Petite anecdote sur Manang avant l’épisode fâcheux, j’ai fait la rencontre de Tashi Lama, un moine âgé de 96ans que nous avons visité depuis son monastère basé à plus de 4000 mètres d’altitude, dans la roche. Il vit la avec sa fille, nonne, Annie Chorten, âgée elle-même de 63 ans…Elle nous offre le thé, et le sage nous remet à Florian et moi-même le Tsenti, en tibétain appelé soundi, petite cordelette multicolore, symbole de porte bonheur. Le vieux moine récite en vain quelques prières afin de nous porter chance pour notre passage du Thorung la Pass dans les jours qui suivent…Je me suis également procurée auprès de lui un Tchanga, collier traditionnel tibétain de prières composé de 108 perles au total. Vie reculée loin de tout stress, méditations et prières sont leur passe temps face aux pics himalayens…

Le 20 mars, José et moi-même dormons au camp de base du Thorung Phedi positionné à 4925m.

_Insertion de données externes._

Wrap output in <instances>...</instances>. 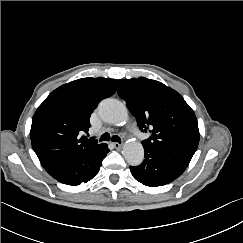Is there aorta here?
I'll return each mask as SVG.
<instances>
[{
	"label": "aorta",
	"instance_id": "obj_1",
	"mask_svg": "<svg viewBox=\"0 0 243 243\" xmlns=\"http://www.w3.org/2000/svg\"><path fill=\"white\" fill-rule=\"evenodd\" d=\"M99 114L101 118L110 124L120 125L128 120V110L119 100L108 98L99 105ZM123 156L127 163L132 166H138L144 159V149L138 141H127L123 146Z\"/></svg>",
	"mask_w": 243,
	"mask_h": 243
}]
</instances>
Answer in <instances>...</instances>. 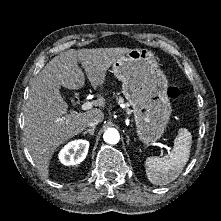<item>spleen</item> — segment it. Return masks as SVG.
<instances>
[{
    "label": "spleen",
    "instance_id": "3e777b00",
    "mask_svg": "<svg viewBox=\"0 0 221 221\" xmlns=\"http://www.w3.org/2000/svg\"><path fill=\"white\" fill-rule=\"evenodd\" d=\"M191 144V133L186 128L179 129L174 147L168 155L146 159L148 180L154 185H166L177 179L189 160Z\"/></svg>",
    "mask_w": 221,
    "mask_h": 221
}]
</instances>
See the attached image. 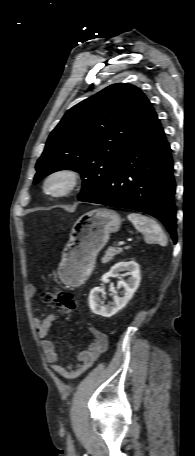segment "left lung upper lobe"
<instances>
[{
	"mask_svg": "<svg viewBox=\"0 0 195 456\" xmlns=\"http://www.w3.org/2000/svg\"><path fill=\"white\" fill-rule=\"evenodd\" d=\"M152 105L137 87L113 84L64 115L36 164L34 183L59 170L82 175L79 200L95 193L112 172L128 139Z\"/></svg>",
	"mask_w": 195,
	"mask_h": 456,
	"instance_id": "1",
	"label": "left lung upper lobe"
}]
</instances>
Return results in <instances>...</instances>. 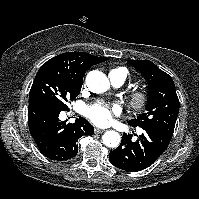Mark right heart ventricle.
I'll list each match as a JSON object with an SVG mask.
<instances>
[{
	"instance_id": "obj_1",
	"label": "right heart ventricle",
	"mask_w": 199,
	"mask_h": 199,
	"mask_svg": "<svg viewBox=\"0 0 199 199\" xmlns=\"http://www.w3.org/2000/svg\"><path fill=\"white\" fill-rule=\"evenodd\" d=\"M111 71H118V72H120L123 75L124 81H125V79L127 77V70L125 68H123V67L113 68V69L110 70V72Z\"/></svg>"
}]
</instances>
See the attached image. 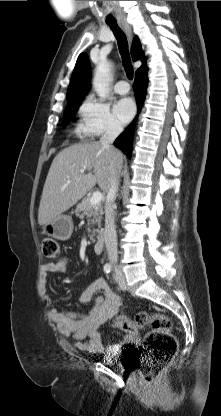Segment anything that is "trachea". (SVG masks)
<instances>
[{
  "mask_svg": "<svg viewBox=\"0 0 221 416\" xmlns=\"http://www.w3.org/2000/svg\"><path fill=\"white\" fill-rule=\"evenodd\" d=\"M111 30L113 31L114 36L116 37L119 52L122 57L123 65L126 71L127 77L132 80L133 79V67L131 64L129 49H128V41L126 38V35L121 30V28L118 26L117 22H108L107 23Z\"/></svg>",
  "mask_w": 221,
  "mask_h": 416,
  "instance_id": "trachea-1",
  "label": "trachea"
}]
</instances>
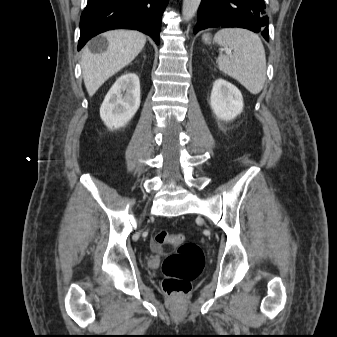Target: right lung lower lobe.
<instances>
[{"instance_id": "98d812e1", "label": "right lung lower lobe", "mask_w": 337, "mask_h": 337, "mask_svg": "<svg viewBox=\"0 0 337 337\" xmlns=\"http://www.w3.org/2000/svg\"><path fill=\"white\" fill-rule=\"evenodd\" d=\"M168 0H88L80 19L78 50L93 36L112 29L139 30L159 44Z\"/></svg>"}]
</instances>
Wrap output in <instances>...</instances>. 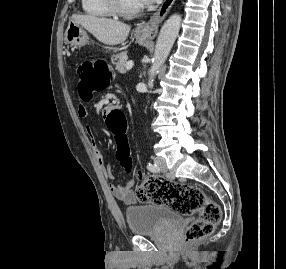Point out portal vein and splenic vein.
<instances>
[{"label": "portal vein and splenic vein", "instance_id": "portal-vein-and-splenic-vein-1", "mask_svg": "<svg viewBox=\"0 0 286 269\" xmlns=\"http://www.w3.org/2000/svg\"><path fill=\"white\" fill-rule=\"evenodd\" d=\"M133 67V61H128L126 64V69L130 70Z\"/></svg>", "mask_w": 286, "mask_h": 269}]
</instances>
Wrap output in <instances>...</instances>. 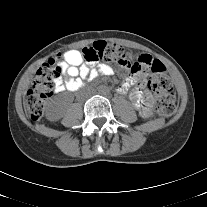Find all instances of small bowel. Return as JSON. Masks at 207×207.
<instances>
[{"mask_svg": "<svg viewBox=\"0 0 207 207\" xmlns=\"http://www.w3.org/2000/svg\"><path fill=\"white\" fill-rule=\"evenodd\" d=\"M141 55V54H140ZM149 55V54H148ZM61 76L56 81L55 91L64 90L76 91L82 87L84 80L95 79L99 76H111L114 73L113 68L100 63L94 66L92 63L84 61L79 50H69L64 54V61L60 64ZM129 71L128 76L119 85L117 91L121 94H127L133 106L139 112L142 118H149L152 115L151 97L143 94V88L146 80L142 71Z\"/></svg>", "mask_w": 207, "mask_h": 207, "instance_id": "1", "label": "small bowel"}]
</instances>
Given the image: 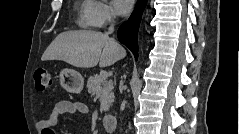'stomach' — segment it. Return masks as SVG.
Segmentation results:
<instances>
[{
  "instance_id": "0dacf381",
  "label": "stomach",
  "mask_w": 239,
  "mask_h": 134,
  "mask_svg": "<svg viewBox=\"0 0 239 134\" xmlns=\"http://www.w3.org/2000/svg\"><path fill=\"white\" fill-rule=\"evenodd\" d=\"M61 85L71 93H80L83 90L84 79L82 75L73 69H63L59 75Z\"/></svg>"
}]
</instances>
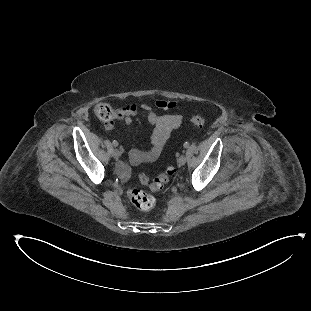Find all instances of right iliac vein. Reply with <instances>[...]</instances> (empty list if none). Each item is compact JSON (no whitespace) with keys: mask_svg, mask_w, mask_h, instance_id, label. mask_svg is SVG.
I'll return each instance as SVG.
<instances>
[{"mask_svg":"<svg viewBox=\"0 0 311 311\" xmlns=\"http://www.w3.org/2000/svg\"><path fill=\"white\" fill-rule=\"evenodd\" d=\"M112 155H113V157H114L115 159H118V158L120 157V152H119L117 149H115V150L113 151Z\"/></svg>","mask_w":311,"mask_h":311,"instance_id":"1","label":"right iliac vein"}]
</instances>
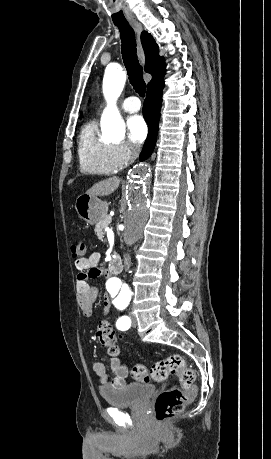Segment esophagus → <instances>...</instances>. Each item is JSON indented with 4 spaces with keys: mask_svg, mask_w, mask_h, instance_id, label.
Listing matches in <instances>:
<instances>
[{
    "mask_svg": "<svg viewBox=\"0 0 271 459\" xmlns=\"http://www.w3.org/2000/svg\"><path fill=\"white\" fill-rule=\"evenodd\" d=\"M131 25L133 26L134 30L137 33V49L138 50L135 52V55L137 56V59L139 61L144 62V53H143V49H142V45H141V41H140V34L142 32V25L139 22H133V23H131Z\"/></svg>",
    "mask_w": 271,
    "mask_h": 459,
    "instance_id": "1",
    "label": "esophagus"
}]
</instances>
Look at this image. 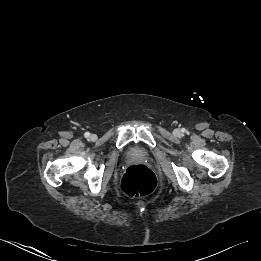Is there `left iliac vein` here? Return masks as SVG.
<instances>
[{"label": "left iliac vein", "mask_w": 261, "mask_h": 261, "mask_svg": "<svg viewBox=\"0 0 261 261\" xmlns=\"http://www.w3.org/2000/svg\"><path fill=\"white\" fill-rule=\"evenodd\" d=\"M175 133H176V134H179V131H178V130H176V131H175Z\"/></svg>", "instance_id": "1"}]
</instances>
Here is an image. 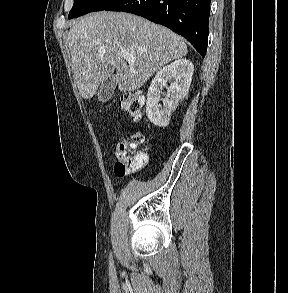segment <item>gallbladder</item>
<instances>
[{"mask_svg": "<svg viewBox=\"0 0 288 293\" xmlns=\"http://www.w3.org/2000/svg\"><path fill=\"white\" fill-rule=\"evenodd\" d=\"M116 87V78L115 75L112 74L108 79H106L100 86L98 91V100L101 102L108 101L115 90Z\"/></svg>", "mask_w": 288, "mask_h": 293, "instance_id": "bac80fb5", "label": "gallbladder"}]
</instances>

Nous commençons donc à sentir la baisse d’oxygène, et nous émerveiller de plus en plus de notre situation encerclés par les montagnes et ces vues de folies. Ainsi, le 21 mars, en ce premier jour de printemps, nous gravissons les 5416 mètres d’altitude du point le plus haut de notre trek, le Thorung la Pass. Il est 10h45 lorsque nous arrivons là haut, le vent souffle de toutes ses forces et biensûre ce n’est pas un vent du sud de la France !! C’est un vent glacial… mais je n’y prête peu d’attention, je suis à genoux devant les centaines de drapeaux de prières qui flottent dans l’air, rouges, jaunes, bleus, verts, blancs….La réussite, le challenge accompli, un sentiment de liberté, de fierté également après tant d’efforts…des larmes de joie qui coulent ! A ce moment même , toutes mes pensées vont pour mon cher papy au ciel depuis le 15 février 2011, c’est lui qui m’a donné cette force, je le sais. Je pense également à ma chère soeur, Maud,  depuis ses 50 degrés sur Djibouti, avec qui j’aurais rêvé de passer ce col. Mais je compte bien revenir un beau jour sur les chemins des Annapurnas en sa compagnie (message reçue Maud ?!). Ca y est j’ai donc passé haut la main le Mont Blanc depuis ses 4807m d’altitude…. ! Je suis simplement heureuse… !Je me réfugie tout de même vingt minutes plus tard, au sein de la Tea House, pour me réchauffer les doigts avec un black tea au sommet !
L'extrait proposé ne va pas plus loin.